Was er aber konnte: sein Heiligtum entweihen und das beständige Opfer wegnehmen, also das Brandopfer am Morgen und am Abend (2. Mo 29). Und man beachte, wie gerade das beständige Opfer hier betont wird: In Daniel 8,11 wird gesagt, dass das kleine Horn Gott das beständige Opfer wegnahm. Daniel 8,12 betont, dass der Frevel das beständige Opfer ersetzt. Und Daniel 8,13 bezeichnet interessanterweise das Gesicht, das Daniel und die Heiligen gesehen haben, als das Gesicht vom „beständigen Opfer“, und in Daniel 8,26 wird von dem „Gesicht von den Abenden und von den Morgen“ gesprochen. Und dann wird in Daniel 8,14 auch noch die Angabe der erfragten Zeitdauer (wohl) nicht in Tagen angeben (1150), sondern nach der Zahl der Brandopfer, die Gott morgens und abends nicht dargebracht wurden (2300). Das war in den Jahren 167–164 vor Christus, als auf Veranlassung von Antiochus Epiphanes der israelitische Gottesdienst in einen Götzenkult verwandelt wurde. Doch Judas Makkabäus beendete den Spuk und „rechtfertigte das Heiligtum“ (Dan 8,14).

Zwei Punkte möchte ich mit diesen bereits historischen Geschehnissen verbinden:

1.)   Die Endzeitlektion: Das, was sich damals ereignet hat, wird sich in der Zukunft, in der Zeit des Endes (Dan 8,17.19) quasi wiederholen. In einer noch kommenden Zeit wird ein frecher König nördlich von Israel aufstehen, der wieder unter dem Volk der Juden in List erstaunliches Verderben anrichtet wird (Dan 8,23 ff.). Aber beachten wir: In der Endzeitauslegung des Gesichtes (Dan 8,23–26) wird nicht davon gesprochen, dass der König des Nordens den israelitischen Gottesdienst gewaltsam beenden wird. Denn tatsächlich wird das der kommende Herrscher des Römischen Reiches, in Verbindung mit dem Antichristen, zur Mitte der „letzten Jahrwoche“ tun, wie aus Daniel 9,27 hervorgeht. Dieser römische Herrscher wird im Tempel einen frevelhaften, gräulichen Götzendienst einführen, der Verwüstung zeitigen wird, und das beständige Opfer abschaffen (Dan 11,31; 12,11). Die Handlungen werden sich also sehr exakt in der Zeit des Endes wiederholen, wenn auch die Akteure unterschiedlich sein werden.
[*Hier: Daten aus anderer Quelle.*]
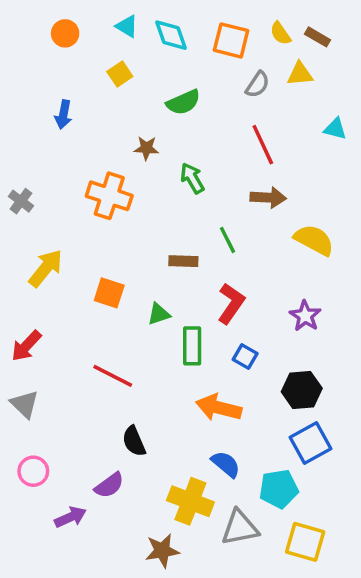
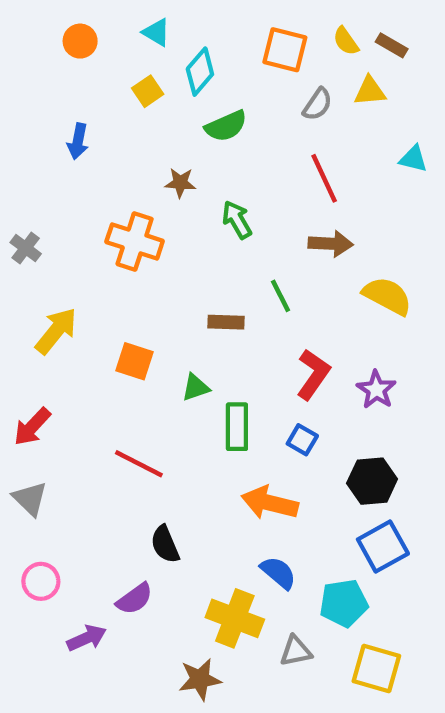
cyan diamond: (171, 35) -> (200, 72), moved, turned 60
red L-shape: (231, 303) -> (313, 374), moved
gray triangle: (240, 528) -> (296, 651), size x0.7

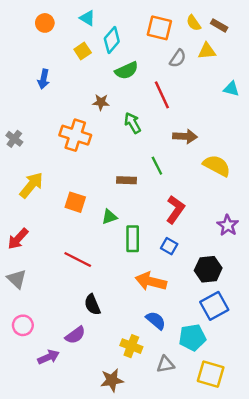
red line: (324, 178) -> (162, 95), moved
purple star: (376, 390) -> (228, 225), moved
yellow cross: (235, 618) -> (131, 346), size x0.7

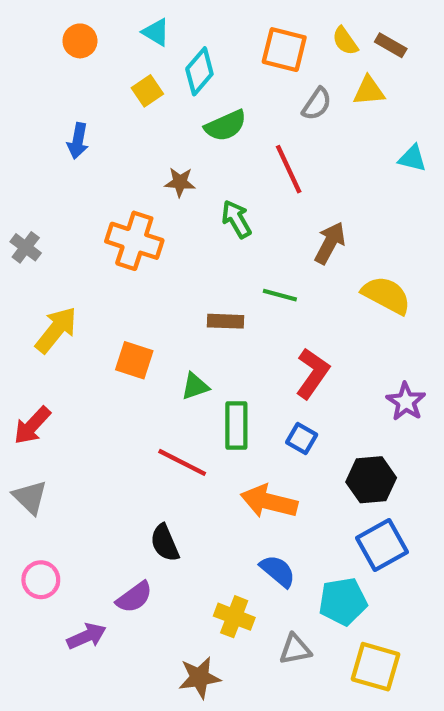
brown arrow: (185, 136) -> (330, 243), turned -65
green line: (157, 166) -> (280, 295), turned -48
red line: (78, 259) -> (182, 462), moved

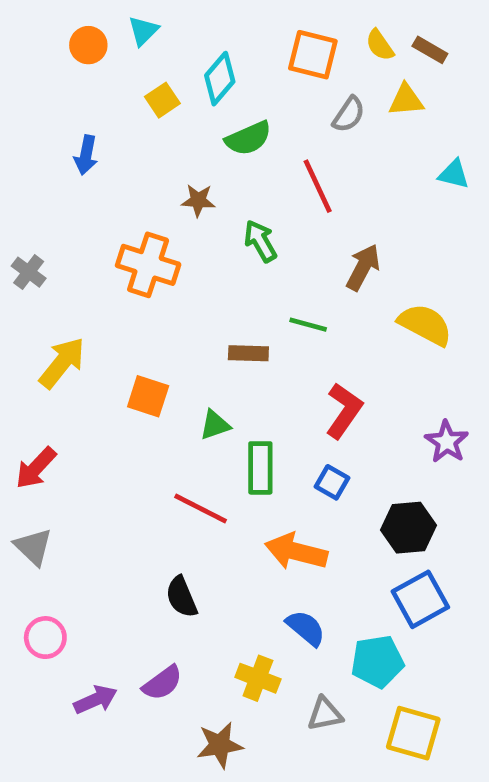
cyan triangle: (156, 32) -> (143, 31), moved, turned 44
purple semicircle: (134, 597) -> (162, 683), moved

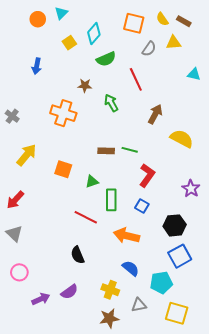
green line: (308, 325) -> (130, 150), moved
brown star: (220, 745) -> (109, 318), moved

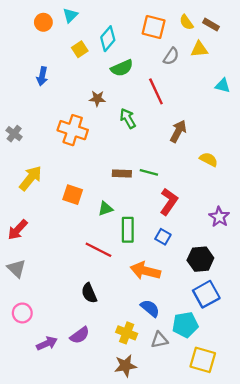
yellow semicircle: (182, 139) -> (209, 159), size x0.7
gray triangle: (139, 305) -> (159, 340), moved

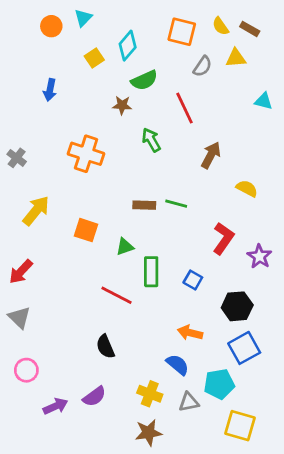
brown star: (97, 98) -> (122, 105), moved
red L-shape: (169, 202) -> (223, 238), moved
orange arrow: (145, 271) -> (190, 333), moved, size x0.7

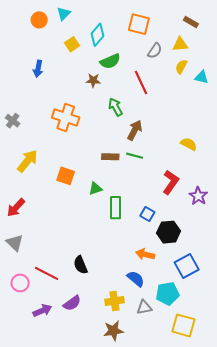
yellow semicircle: (221, 26) -> (181, 67), moved, turned 64
brown arrow: (211, 155) -> (135, 130), moved
red line: (117, 295) -> (47, 273), moved
black hexagon: (237, 306) -> (169, 232), moved
yellow cross: (150, 394) -> (114, 301), turned -30

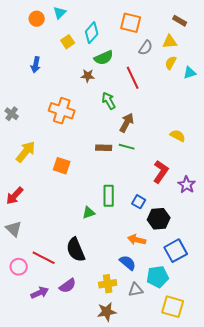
cyan triangle: (201, 77) -> (190, 73), turned -32
green triangle: (95, 189) -> (89, 213), moved
black semicircle: (81, 265) -> (76, 250), size x1.4

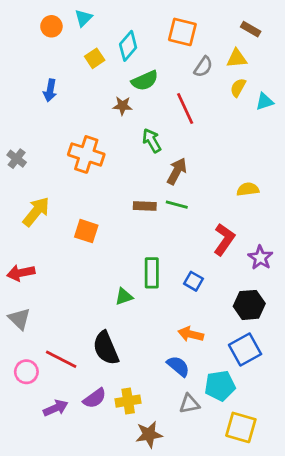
yellow semicircle: (178, 136) -> (248, 189), turned -35
red arrow: (15, 196) -> (21, 273), turned 36
black hexagon: (159, 219) -> (249, 305), moved
yellow cross: (108, 284) -> (128, 401), moved

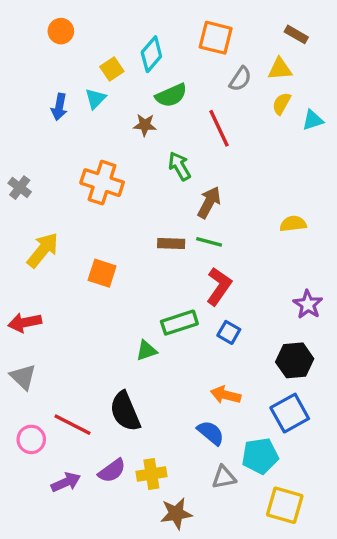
cyan triangle: (83, 18) -> (95, 99), moved
red L-shape: (224, 239) -> (219, 286), moved
green rectangle: (152, 273) -> (179, 323), turned 72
2.)   Die Praxislektion: Es ist auffällig, was für einen großen Wert Gott auf das beständige Opfer, auf das Morgen- und Abendbrandopfer, legt. Sicher zuerst deshalb, weil es von dem Wohlgeruch des Opfers Christi spricht. Aber in Anlehnung an Psalm 141,2 dürfen wir auch an unsere Gebete und an unsere Anbetung denken, die wir Gott bringen möchten – und wir tun das oft abends und morgens. Und wie eifersüchtig wird Gott wohl darüber wachen, dass wir dieses Opfer bringen und alles verabscheuen, was diesen Dienst für ihn unterbindet! Wir sollten uns dessen bewusst sein und nicht zulassen, dass unser beständiges Opfer für Gott aufhört!